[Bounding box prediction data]
=== Section Start ===
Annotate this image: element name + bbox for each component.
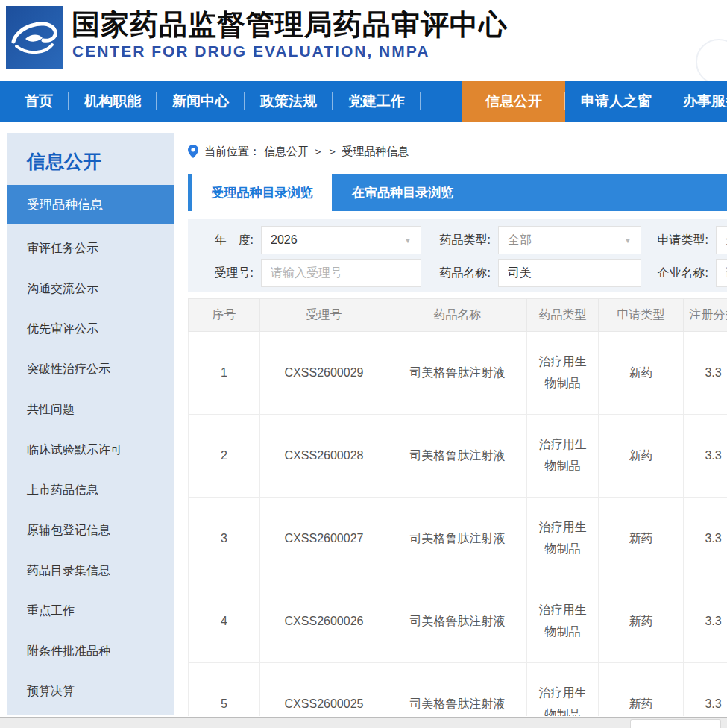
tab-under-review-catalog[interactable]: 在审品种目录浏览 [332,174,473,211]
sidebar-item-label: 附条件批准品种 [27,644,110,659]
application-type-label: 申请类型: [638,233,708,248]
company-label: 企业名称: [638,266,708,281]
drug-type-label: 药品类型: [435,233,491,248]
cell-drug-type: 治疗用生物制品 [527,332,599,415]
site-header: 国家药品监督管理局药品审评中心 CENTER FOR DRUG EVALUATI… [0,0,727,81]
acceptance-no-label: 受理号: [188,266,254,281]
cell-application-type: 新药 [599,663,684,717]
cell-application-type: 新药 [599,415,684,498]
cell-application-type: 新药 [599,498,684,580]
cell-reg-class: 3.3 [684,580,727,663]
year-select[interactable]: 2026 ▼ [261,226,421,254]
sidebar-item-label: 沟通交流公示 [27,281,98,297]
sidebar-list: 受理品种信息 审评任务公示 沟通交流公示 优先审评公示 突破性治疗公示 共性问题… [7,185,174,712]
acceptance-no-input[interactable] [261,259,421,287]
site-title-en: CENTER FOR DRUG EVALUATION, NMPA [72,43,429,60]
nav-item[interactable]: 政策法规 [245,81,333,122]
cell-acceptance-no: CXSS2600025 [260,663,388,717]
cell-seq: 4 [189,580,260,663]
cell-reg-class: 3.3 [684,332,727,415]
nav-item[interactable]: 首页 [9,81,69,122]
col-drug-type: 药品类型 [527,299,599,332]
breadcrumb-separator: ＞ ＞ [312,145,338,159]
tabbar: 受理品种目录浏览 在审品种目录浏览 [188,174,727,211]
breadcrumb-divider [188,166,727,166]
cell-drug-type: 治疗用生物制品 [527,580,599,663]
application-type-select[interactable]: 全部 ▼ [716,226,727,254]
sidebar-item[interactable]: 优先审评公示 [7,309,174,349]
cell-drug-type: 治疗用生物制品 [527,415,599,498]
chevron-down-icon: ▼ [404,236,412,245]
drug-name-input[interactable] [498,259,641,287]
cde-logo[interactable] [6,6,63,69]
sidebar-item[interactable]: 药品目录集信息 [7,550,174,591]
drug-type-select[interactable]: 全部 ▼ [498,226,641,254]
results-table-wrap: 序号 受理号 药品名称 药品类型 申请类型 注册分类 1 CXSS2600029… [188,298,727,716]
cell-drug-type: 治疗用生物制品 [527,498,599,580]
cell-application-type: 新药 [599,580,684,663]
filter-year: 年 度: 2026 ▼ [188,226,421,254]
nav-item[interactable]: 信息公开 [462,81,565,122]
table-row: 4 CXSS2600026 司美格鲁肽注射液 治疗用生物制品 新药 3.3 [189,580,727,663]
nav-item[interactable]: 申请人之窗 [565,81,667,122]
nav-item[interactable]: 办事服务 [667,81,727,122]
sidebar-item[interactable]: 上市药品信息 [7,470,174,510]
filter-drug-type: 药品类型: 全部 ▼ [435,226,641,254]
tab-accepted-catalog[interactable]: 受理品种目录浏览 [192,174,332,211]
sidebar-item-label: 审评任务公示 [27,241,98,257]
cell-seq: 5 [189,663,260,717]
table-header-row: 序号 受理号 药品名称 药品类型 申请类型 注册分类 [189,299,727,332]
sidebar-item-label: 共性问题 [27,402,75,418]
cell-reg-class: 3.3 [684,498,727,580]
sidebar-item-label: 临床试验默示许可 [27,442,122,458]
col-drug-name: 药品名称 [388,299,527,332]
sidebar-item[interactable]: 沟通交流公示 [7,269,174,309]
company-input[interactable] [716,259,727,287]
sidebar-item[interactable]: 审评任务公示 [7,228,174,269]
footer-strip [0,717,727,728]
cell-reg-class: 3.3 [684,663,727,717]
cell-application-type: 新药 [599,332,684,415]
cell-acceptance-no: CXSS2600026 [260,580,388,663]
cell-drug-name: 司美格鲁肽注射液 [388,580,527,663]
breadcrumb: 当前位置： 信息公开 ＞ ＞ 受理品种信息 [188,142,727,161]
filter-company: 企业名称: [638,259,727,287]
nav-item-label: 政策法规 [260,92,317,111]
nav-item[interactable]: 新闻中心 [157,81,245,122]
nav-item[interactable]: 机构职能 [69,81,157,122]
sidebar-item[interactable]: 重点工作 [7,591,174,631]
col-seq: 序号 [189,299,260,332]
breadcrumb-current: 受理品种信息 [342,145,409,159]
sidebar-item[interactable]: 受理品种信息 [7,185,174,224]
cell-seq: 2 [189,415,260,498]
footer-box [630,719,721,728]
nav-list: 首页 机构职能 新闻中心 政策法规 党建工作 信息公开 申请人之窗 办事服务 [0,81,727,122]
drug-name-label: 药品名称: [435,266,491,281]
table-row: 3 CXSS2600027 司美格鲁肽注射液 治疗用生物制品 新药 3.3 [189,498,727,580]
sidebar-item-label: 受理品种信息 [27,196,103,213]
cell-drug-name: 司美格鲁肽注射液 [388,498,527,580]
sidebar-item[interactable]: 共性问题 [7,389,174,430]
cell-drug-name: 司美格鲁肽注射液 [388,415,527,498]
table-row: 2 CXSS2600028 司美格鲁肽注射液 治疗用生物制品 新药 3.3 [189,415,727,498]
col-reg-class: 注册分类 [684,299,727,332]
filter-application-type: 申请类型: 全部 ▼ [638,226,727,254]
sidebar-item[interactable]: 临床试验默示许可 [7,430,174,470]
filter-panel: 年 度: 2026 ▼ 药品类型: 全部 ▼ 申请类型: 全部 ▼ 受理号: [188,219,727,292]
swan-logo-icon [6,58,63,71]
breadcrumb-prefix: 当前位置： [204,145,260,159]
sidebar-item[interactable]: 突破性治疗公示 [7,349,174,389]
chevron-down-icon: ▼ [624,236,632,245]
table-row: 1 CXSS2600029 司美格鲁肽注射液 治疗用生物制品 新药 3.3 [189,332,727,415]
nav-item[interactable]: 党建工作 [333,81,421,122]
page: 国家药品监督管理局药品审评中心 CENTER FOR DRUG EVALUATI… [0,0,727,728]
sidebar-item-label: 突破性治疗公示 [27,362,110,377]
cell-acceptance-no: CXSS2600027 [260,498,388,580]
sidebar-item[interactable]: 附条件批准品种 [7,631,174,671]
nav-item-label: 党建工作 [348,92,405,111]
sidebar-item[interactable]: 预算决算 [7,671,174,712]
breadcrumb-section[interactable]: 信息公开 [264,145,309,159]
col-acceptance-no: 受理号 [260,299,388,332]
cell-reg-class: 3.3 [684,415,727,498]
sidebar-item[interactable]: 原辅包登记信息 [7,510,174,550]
=== Section End ===
=== Section Start ===
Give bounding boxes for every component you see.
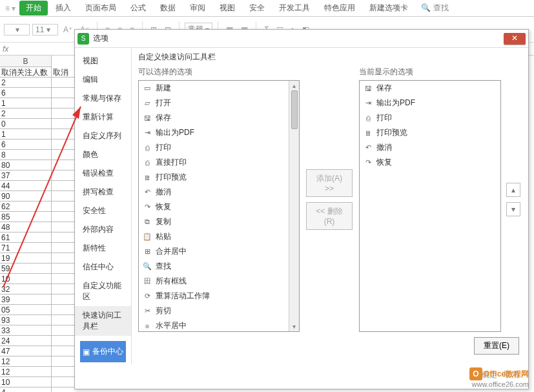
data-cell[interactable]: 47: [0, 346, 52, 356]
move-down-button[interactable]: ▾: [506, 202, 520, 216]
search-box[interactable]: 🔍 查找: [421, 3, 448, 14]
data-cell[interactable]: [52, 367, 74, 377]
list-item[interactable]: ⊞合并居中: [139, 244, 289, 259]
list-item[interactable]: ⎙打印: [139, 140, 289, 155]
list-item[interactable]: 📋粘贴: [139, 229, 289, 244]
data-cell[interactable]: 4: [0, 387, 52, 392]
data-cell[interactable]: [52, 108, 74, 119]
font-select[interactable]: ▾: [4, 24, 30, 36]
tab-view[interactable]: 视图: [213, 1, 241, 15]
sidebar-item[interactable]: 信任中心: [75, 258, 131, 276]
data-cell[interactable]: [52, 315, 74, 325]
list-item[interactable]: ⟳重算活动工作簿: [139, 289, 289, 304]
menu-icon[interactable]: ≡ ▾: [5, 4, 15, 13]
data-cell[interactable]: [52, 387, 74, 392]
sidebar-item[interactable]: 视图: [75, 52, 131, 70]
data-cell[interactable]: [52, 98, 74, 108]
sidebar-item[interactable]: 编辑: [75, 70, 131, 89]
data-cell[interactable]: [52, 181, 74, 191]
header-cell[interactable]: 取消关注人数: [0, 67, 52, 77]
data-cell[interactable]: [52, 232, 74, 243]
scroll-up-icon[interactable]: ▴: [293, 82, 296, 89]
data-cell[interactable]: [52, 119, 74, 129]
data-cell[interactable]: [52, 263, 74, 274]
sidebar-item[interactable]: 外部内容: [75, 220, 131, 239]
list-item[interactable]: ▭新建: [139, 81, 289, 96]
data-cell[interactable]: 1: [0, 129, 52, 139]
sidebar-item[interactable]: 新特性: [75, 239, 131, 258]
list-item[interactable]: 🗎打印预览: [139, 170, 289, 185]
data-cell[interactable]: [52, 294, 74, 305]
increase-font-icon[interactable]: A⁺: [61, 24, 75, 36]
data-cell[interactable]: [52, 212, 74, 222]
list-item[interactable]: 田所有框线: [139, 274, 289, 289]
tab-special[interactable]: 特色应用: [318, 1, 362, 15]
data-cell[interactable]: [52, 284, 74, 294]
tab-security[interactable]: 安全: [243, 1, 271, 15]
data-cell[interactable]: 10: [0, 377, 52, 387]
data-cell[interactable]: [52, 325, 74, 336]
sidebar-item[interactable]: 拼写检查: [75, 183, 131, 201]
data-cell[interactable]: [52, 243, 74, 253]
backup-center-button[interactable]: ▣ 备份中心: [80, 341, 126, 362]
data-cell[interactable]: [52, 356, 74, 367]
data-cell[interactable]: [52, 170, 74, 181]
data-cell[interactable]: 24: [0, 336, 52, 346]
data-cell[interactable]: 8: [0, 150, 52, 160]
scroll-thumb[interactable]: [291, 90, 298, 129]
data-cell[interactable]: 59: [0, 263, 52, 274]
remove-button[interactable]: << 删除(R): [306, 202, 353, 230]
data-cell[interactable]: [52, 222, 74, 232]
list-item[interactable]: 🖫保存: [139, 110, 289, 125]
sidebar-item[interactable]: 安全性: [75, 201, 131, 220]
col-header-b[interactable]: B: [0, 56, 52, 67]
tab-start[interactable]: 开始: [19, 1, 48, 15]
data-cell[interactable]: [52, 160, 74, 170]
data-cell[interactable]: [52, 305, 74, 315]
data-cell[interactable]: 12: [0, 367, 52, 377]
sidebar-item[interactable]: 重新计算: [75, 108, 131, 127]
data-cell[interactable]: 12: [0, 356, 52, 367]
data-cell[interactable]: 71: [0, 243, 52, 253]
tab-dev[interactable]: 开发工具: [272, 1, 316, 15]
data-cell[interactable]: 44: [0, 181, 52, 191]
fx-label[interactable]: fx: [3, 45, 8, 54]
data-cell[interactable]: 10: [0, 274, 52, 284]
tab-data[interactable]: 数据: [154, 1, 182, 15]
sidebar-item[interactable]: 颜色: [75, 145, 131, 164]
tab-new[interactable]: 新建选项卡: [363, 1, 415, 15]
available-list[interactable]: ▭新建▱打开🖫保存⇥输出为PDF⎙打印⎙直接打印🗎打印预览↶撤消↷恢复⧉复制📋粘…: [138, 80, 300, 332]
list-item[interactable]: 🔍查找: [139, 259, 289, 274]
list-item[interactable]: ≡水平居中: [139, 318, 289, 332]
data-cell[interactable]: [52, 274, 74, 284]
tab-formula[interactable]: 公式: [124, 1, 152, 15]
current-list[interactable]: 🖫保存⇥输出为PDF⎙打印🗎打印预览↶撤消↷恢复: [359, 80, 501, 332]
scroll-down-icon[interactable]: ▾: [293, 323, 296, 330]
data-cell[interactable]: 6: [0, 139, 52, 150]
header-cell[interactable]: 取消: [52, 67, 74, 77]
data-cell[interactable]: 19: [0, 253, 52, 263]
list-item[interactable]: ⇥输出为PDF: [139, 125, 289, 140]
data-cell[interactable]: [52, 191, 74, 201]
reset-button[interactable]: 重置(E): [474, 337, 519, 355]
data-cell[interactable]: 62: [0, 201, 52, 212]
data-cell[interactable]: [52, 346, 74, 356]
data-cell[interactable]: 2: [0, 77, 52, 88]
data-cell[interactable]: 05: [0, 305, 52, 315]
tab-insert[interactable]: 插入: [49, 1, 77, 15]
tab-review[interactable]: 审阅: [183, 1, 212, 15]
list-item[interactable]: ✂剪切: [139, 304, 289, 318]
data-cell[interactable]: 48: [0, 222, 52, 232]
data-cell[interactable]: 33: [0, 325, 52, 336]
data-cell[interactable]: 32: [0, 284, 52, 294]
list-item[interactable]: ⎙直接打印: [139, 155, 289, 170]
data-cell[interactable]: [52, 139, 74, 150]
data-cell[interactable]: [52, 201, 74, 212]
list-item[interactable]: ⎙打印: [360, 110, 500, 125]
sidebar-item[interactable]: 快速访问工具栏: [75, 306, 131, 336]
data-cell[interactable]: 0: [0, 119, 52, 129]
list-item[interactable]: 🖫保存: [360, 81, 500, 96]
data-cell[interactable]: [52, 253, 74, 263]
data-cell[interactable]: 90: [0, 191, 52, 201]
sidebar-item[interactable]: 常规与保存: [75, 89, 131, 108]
=== Section End ===
## EXERCISE DIRECTIONS
Copy down every line of the entries containing the word "filter".

## RESPONSE AREA
filter-year: 年 度: 2026 ▼ [188,226,421,254]
filter-drug-type: 药品类型: 全部 ▼ [435,226,641,254]
filter-company: 企业名称: [638,259,727,287]
filter-application-type: 申请类型: 全部 ▼ [638,226,727,254]
filter-panel: 年 度: 2026 ▼ 药品类型: 全部 ▼ 申请类型: 全部 ▼ 受理号: [188,219,727,292]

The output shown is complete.